[The problem]: For each line below with the word "Switching", write out a copy.

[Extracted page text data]
▶

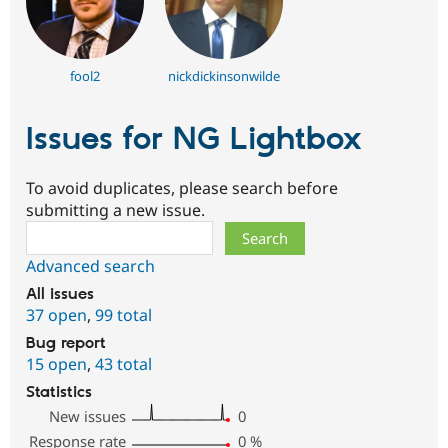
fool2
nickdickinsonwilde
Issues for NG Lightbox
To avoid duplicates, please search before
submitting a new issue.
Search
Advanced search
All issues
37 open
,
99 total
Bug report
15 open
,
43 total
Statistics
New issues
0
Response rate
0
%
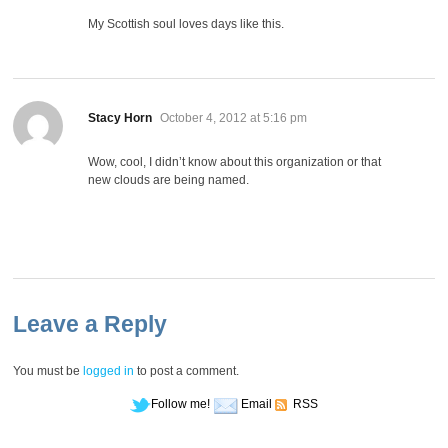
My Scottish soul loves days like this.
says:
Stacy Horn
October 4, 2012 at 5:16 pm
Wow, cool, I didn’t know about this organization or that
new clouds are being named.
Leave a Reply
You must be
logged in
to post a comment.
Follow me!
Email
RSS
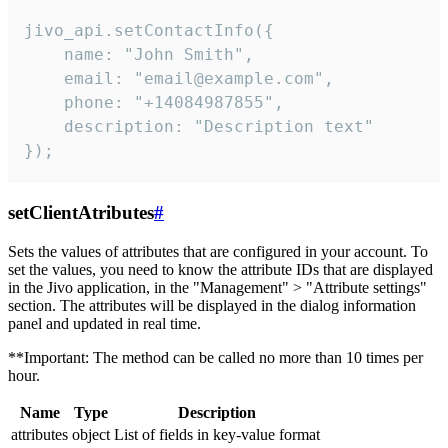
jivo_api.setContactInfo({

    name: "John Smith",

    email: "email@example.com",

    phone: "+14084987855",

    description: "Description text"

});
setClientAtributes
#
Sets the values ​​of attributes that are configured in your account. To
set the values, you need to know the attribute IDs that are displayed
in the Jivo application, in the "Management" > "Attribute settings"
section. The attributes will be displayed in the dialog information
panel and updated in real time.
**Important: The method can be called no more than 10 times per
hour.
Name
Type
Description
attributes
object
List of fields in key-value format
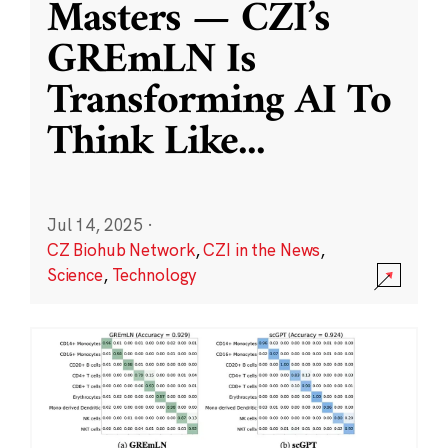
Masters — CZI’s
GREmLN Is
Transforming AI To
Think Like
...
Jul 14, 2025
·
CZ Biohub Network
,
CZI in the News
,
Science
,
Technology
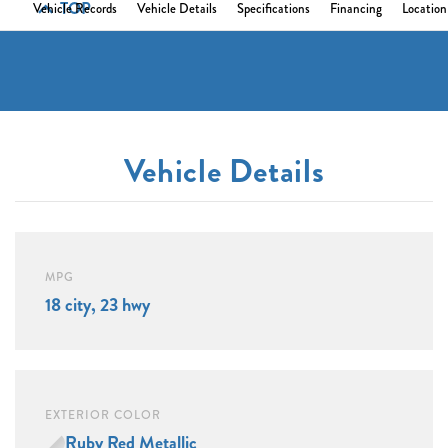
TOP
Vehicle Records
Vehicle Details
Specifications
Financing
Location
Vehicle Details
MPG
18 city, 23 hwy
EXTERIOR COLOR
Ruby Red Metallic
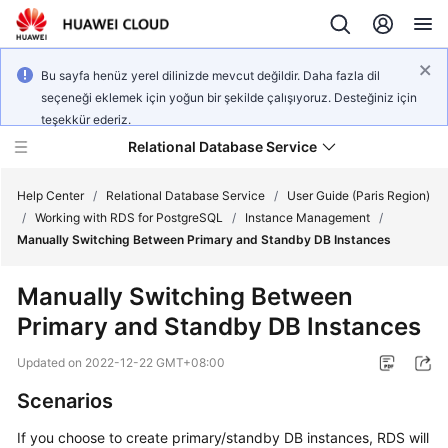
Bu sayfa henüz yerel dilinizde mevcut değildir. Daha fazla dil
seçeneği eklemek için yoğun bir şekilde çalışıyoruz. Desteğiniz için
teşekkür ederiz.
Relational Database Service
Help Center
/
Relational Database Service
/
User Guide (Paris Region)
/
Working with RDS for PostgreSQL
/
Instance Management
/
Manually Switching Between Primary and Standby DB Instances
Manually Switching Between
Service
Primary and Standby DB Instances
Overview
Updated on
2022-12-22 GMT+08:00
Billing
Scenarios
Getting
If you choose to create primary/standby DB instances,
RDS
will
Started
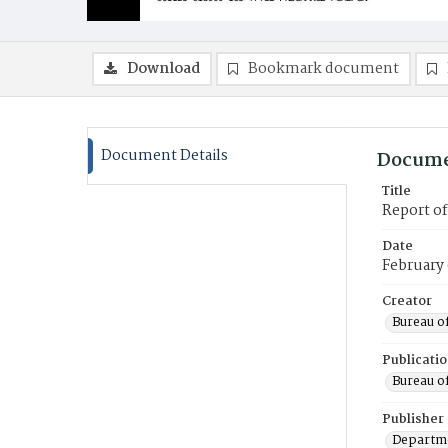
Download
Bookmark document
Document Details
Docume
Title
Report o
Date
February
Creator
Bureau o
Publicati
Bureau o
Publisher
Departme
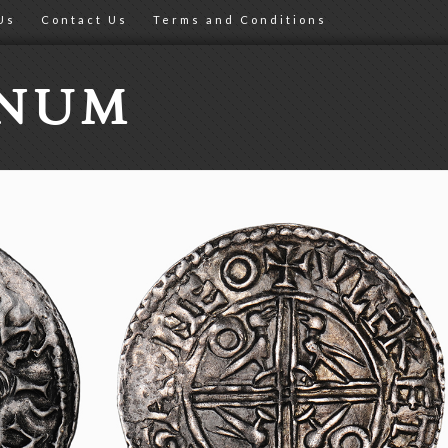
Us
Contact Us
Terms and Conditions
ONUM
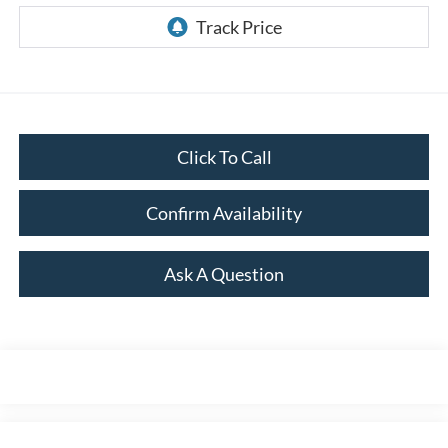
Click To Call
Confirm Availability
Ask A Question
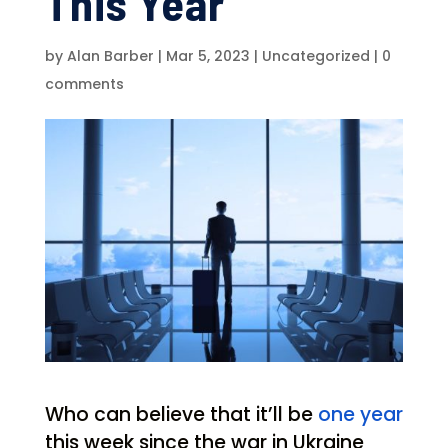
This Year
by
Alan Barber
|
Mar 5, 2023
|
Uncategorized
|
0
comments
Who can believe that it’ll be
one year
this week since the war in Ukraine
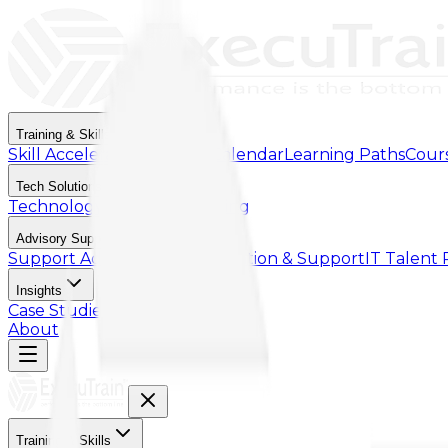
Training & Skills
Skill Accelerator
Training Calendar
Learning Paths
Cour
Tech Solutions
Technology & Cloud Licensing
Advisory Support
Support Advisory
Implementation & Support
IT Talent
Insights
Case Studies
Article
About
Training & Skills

◀
▶

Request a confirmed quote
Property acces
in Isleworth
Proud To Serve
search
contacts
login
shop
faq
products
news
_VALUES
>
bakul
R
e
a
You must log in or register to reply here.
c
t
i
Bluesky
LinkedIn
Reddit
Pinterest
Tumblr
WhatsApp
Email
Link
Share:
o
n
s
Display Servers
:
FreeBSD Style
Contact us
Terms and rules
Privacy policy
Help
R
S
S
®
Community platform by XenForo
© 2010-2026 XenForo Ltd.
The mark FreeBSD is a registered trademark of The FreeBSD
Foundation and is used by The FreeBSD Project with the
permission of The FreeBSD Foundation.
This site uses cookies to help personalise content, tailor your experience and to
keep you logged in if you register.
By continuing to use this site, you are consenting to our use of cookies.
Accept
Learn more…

◀

[Completed exercise]:
Manually Switching Between Primary and Standby DB Instances
Manually Switching Between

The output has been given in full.